(Sharecast News) - London stocks hit a fresh closing high on Wednesday for the second day in a row, with Next and GSK rallying on the back of results, as investors awaited the latest policy announcement from the US Federal Reserve.
The FTSE 100 closed up 0.6% at 9,756.14.
Chris Beauchamp, chief market analyst at IG, said: "A revival in commodity prices has helped the FTSE 100 a new record high, helped by strong results from GSK and Next. Overall the index continues to benefit from concerns about a bubble in US assets, with the FTSE 100's lower valuation providing a destination for funds without the concerns that too much good news is being factored in.
"It promises to be a busy 36 hours for investors, kicking off with the Fed decision that, like its predecessor and successor, is expected to be a foregone conclusion. But there is still room for some volatility around Powell's comments, and even if we escape that the trio of Mag7 names reporting tonight could also provide a stumbling block, even if only temporarily."
Microsoft, Meta and Alphabet are all slated to report across the pond.
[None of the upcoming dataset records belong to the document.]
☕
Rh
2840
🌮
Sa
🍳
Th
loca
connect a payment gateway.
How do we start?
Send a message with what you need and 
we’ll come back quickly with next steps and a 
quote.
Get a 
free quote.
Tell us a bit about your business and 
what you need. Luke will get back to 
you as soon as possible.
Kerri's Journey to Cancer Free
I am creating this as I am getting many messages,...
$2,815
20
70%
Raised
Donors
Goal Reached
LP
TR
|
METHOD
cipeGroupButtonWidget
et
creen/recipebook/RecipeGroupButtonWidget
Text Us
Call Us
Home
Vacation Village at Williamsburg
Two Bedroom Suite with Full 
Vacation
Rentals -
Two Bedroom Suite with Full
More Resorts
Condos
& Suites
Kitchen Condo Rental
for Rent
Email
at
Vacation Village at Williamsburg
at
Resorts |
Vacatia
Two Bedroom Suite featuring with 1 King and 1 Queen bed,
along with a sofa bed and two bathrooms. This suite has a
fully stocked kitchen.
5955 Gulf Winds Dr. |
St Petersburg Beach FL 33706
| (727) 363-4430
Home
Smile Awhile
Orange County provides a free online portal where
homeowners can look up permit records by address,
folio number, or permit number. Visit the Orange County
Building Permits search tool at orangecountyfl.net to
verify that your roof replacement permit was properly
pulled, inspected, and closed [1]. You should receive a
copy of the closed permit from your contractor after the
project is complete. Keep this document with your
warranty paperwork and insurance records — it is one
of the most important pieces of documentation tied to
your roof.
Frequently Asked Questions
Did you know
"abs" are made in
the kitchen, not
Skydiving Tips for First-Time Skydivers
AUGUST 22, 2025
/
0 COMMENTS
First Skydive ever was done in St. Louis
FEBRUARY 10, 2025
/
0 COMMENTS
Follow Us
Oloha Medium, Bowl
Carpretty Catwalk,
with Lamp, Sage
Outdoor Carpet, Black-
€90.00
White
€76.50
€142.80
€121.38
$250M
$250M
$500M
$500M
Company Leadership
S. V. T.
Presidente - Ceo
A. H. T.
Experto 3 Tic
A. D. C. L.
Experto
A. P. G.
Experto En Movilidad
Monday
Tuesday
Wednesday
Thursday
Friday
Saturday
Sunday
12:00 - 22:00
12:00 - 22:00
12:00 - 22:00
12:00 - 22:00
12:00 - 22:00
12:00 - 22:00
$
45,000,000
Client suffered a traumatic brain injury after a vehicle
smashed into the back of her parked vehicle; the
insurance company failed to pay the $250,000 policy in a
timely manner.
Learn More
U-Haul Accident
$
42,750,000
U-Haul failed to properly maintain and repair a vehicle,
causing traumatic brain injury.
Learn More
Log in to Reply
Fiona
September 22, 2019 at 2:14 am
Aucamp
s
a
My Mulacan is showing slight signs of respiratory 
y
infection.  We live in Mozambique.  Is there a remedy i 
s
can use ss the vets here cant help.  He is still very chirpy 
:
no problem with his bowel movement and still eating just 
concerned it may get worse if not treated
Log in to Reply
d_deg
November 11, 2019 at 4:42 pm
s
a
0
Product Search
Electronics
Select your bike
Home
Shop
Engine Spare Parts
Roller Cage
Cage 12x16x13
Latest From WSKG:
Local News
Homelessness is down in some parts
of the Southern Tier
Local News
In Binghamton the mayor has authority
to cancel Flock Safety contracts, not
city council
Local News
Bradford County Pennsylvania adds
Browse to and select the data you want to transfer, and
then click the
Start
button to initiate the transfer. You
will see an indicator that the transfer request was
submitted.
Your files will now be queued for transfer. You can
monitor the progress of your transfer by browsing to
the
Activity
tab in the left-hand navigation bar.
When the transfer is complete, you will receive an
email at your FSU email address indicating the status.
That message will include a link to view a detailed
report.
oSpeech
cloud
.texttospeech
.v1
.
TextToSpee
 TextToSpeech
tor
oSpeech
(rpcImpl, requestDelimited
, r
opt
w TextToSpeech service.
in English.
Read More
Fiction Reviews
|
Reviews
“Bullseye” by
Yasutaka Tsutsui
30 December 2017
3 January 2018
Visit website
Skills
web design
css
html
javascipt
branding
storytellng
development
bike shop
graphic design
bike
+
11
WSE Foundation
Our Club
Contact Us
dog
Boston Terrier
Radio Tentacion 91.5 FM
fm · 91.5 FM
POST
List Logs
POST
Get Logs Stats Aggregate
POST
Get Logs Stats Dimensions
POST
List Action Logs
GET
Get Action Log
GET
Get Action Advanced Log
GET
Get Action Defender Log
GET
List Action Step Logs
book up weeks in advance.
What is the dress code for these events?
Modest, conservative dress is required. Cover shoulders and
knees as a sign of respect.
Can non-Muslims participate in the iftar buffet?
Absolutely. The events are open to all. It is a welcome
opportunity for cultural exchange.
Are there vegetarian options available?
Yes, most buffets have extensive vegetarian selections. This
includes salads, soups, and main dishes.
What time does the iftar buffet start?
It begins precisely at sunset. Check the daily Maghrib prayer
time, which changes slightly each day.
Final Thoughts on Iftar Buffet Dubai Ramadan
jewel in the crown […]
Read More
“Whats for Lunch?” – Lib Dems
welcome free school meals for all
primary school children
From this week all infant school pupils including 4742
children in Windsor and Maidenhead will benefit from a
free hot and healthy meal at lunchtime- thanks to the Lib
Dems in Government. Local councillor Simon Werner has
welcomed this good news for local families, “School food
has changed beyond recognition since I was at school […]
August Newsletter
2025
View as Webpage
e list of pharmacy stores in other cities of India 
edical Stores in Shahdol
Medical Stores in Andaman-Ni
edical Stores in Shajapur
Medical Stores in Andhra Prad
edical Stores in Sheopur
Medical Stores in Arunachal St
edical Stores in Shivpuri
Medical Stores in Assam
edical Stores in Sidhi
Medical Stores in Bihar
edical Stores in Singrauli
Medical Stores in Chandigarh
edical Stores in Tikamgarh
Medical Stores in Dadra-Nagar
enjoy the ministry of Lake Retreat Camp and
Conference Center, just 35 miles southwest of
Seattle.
Meanwhile, the trade spat between the US and China remained in focus ahead of a meeting between US President Trump and Chinese President Xi Jinping on the sidelines of the APEC Summit in South Korea.
"The agenda is packed, given recent escalations including China's export controls on rare earths and Trump's tariff threats," Danske Bank said. "We expect the two leaders to strike a deal to ease tensions, however, failure to reach an agreement could trigger a negative reaction in risk markets."
Speaking on Air Force One on Wednesday, a day before his meeting with Xi Jinping, Trump said he would cut the 20% fentanyl levy in exchange for Beijing curbing the export of precursor chemicals used to make fentanyl.
On home shores, figures from the Bank of England showed that mortgage approvals unexpectedly ticked higher in September and borrowing hit a six-month high.
According to the latest monthly Money and Credit Report, net mortgage approvals rose by 1,000 to 65,900 in September. Analysts were expecting a decline.
Net borrowing of mortgage debt by individuals rose by 1.2bn to 5.5 bn - the highest since March 2025.
The effective interest rate - the actual interest paid - on newly-drawn mortgages fell by seven basis points to 4.19% in September, which was the lowest since January 2023, continuing the downward trend seen since March 2025.
The report also showed that net borrowing of consumer credit was 1.5bn last month, down from 1.7bn in August.
Within that, net borrowing through credit cards was little changed at 0.7bn, while net borrowing through other forms of consumer credit fell to 0.8bn from 1bn over the same period.
Households' deposits with banks and building societies increased by 7.9bn in September, driven by households depositing an additional 5.8bn into interest-bearing sight deposit accounts, 2.4bn into ISAs, and 0.7bn into non-interest-bearing accounts.
In equity markets, clothing and homeware retailer Next surged as it lifted its guidance for full-year pre-tax profit by 30m to 1.14bn and said full-price sales in the fourth quarter were set to grow 7%, up from previous guidance of 4.5%.
Julie Palmer, partner at Begbies Traynor, said: "Next has once again proven why it's the gold standard in UK retail. With guidance lifted and healthy sales growth both at home and abroad, the retail giant's winning formula of tight cost control, effective stock management and a well-balanced online and store offer is clearly paying off.
"At a time when many retailers are feeling the squeeze from rising costs, weak consumer confidence and uncertainty around the next Budget, Next appears largely immune to such pressures. Instead, with a growing international presence and consistently strong UK performance, the FTSE 100 retailer remains firmly on a winning streak. For now, it's hard to see what could knock it off course."
Glencore advanced after a third-quarter production update, while GSK rallied after the pharma giant lifted its 2025 sales and earnings expectations following better-than-expected third-quarter results.
Miners more generally were in the black, with Antofagasta, Rio Tinto and Anglo American all up amid rising metals prices.
Luxury car maker Aston Martin Lagonda nudged higher as it posted a third-quarter loss of 112m on the back of lower-than-expected wholesale volumes as a result of US tariffs. The loss before tax for the three months to 30 September compared with a loss of 12.2m a year ago.
On the downside, Elementis slumped even as the specialty chemicals firm backed its full-year guidance after a "resilient" third quarter.
WH Smith lost ground after saying it was delaying the release of its preliminary results for the financial year ended 31 August 2025 to allow time for Deloitte to finish its review. Deloitte was hired to undertake the review in August after the retailer uncovered an accounting overstatement of around 30m for its North America trading profit.
Computacenter fell ahead of a third-quarter trading update on Thursday.